The exhibit is about how women's surfing has evolved from something that was taboo to the current, ultra-high-performance level as practiced by gals such as Steph Gilmore, Keala Kennelly, Maya Gabeira and Layne Beachley.
Three of the 40+ panels on display at Women on Waves show one of Lisa Andersen's boards next to an original pair of Roxy boardshorts - the trunks that launched an industry. Next to that is a tribute to Blue Crush featuring Sanoe Lake's board. And off in the distance, Sarah Gerhardt's Mavericks special.
There was a time when most women took to the waves only in the company of a gentleman, because boards were heavy and taboos were strict about what women could expose when they went into the water.
In 1914, Isabel Letham defied her father when she went tandem surfing with Duke Kahanamoku, and defied Victorian culture when she wore a risqué "Canadian" swim costume which was made for performance more than prudence.
Eighty years later, Lisa Andersen didn't like how her behind looked in a bikini -- and also didn't like worrying about her two-piece suit coming off in contests -- so she innovated a pair of performance women's surf trunks that revolutionized the surf industry.
In between, Women on Waves shows how women's surfing and women's beach fashion paralleled each other, as women of the 20th Century crossed a line in the sand and took to the waves, and wanted to wear bathing-suits that went against the grain of the times -- and in so doing had a major influence on changing what women wore in the ocean.
Women's-performance influenced fashion and vice versa, and Women on Waves also details the ascent of women's surfing from a time when women could barely lift the heavy hardwood boards of the early 20th Century -- to now, when women surfers are going bigger, faster and deeper on modern equipment.
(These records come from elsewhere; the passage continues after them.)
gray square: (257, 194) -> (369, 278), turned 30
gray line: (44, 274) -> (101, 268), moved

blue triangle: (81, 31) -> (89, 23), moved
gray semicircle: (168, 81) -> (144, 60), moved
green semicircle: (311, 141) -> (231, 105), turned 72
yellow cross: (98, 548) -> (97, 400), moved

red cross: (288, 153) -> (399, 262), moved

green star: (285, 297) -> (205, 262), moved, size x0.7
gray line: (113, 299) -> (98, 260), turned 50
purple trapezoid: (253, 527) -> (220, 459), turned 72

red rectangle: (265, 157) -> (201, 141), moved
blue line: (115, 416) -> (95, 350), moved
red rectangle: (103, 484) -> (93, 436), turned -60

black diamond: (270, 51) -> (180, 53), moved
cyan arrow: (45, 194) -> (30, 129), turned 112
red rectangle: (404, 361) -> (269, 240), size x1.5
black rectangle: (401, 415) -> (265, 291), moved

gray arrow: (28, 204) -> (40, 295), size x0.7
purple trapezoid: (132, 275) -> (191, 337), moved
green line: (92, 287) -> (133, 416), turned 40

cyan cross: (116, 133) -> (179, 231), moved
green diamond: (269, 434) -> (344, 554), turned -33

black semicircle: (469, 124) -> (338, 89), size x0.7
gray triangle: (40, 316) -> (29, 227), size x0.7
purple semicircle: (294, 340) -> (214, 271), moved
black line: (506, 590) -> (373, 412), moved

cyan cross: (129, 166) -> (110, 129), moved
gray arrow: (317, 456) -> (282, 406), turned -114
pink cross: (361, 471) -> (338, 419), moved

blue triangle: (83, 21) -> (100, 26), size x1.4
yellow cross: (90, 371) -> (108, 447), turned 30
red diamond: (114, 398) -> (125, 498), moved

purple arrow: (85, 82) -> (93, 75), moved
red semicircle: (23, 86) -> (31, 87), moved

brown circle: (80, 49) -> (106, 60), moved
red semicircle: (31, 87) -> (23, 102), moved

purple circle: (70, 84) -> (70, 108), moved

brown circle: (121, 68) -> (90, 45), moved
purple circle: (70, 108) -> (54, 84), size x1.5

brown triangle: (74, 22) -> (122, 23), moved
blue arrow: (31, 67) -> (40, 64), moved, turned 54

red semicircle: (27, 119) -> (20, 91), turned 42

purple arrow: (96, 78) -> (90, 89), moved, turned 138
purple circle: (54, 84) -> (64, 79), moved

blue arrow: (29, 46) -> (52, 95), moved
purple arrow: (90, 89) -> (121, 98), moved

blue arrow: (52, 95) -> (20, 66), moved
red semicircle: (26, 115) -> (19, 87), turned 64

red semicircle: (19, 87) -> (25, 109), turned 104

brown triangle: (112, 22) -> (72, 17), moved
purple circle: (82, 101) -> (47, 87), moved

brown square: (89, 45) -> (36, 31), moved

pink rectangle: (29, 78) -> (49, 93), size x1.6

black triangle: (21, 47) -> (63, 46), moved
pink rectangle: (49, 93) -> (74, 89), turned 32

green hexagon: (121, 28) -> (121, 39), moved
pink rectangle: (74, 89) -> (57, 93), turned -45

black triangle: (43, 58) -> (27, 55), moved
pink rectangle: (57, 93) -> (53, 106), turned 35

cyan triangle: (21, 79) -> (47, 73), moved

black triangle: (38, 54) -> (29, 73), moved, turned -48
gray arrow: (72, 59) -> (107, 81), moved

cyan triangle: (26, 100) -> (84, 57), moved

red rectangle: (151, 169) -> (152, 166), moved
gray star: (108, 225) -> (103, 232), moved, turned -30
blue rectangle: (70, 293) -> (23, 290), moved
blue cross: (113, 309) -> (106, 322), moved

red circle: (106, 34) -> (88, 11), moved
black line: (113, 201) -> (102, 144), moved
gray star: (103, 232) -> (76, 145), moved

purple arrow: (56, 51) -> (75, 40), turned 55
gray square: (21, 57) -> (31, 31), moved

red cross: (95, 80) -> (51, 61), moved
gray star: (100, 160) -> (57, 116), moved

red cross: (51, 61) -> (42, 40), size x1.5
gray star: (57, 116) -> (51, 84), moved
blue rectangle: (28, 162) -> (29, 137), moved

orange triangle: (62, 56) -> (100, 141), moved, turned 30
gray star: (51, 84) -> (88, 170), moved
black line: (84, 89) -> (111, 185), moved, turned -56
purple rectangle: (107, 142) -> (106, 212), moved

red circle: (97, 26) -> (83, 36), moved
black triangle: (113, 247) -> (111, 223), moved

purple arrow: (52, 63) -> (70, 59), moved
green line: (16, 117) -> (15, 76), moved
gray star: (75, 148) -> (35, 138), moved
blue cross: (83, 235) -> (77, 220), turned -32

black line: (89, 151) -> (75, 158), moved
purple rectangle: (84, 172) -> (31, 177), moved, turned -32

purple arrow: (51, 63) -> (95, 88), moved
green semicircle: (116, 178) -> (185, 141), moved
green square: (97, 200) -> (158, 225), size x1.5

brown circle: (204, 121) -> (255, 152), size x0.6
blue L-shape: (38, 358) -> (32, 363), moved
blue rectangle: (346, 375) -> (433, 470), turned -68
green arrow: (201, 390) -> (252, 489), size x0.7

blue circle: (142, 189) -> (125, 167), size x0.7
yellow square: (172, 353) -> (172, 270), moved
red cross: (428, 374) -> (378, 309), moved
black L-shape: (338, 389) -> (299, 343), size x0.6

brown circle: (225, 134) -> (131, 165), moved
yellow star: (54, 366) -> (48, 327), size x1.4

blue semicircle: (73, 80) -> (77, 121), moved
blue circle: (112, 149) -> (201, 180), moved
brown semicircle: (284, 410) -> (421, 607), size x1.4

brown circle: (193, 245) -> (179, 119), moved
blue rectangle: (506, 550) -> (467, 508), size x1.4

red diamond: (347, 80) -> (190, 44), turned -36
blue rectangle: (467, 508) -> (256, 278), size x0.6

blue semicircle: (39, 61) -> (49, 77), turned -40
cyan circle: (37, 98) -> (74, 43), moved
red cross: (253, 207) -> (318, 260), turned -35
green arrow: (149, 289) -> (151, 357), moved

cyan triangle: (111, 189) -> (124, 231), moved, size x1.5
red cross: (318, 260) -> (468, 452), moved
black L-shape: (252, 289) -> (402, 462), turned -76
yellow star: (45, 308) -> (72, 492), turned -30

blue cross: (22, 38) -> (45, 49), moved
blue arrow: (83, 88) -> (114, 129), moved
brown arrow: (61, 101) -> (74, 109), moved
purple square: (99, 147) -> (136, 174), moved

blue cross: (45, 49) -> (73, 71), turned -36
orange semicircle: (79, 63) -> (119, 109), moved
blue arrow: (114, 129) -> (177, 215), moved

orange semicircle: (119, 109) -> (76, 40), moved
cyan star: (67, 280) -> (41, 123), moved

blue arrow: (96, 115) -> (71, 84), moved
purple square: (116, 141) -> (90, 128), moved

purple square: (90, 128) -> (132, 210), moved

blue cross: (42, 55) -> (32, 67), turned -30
And that modern equipment was also influenced by women surfers such as Darrilyn Zanuck, whose need for a shorter, lighter hardwood surfboard in the late 1940s inspired Joe Quigg to make "The Darrylin Board" which is considered by many to be the Eve of the modern shortboard.
Women on Waves was put together by Jim Kempton, Julie Cox, Jane Schmauss and Tara Torburn at the California Surf Museum in Oceanside, with help from Ben Marcus and many of the women and shapers featured in the exhibit. The exhibit consists of more than 40 panels -- from ancient Hawaii to Steph Gilmore -- with photos and three dimensional displays of famous surfboards, swimwear and other icons and jetsam from women's surfing history.
The exhibit includes more than 35 surfboards, from the kind of alaia ridden by Princess Ka'iulani, to the board Bethany Hamilton was paddling when she was attacked by a shark on the island of Kauai.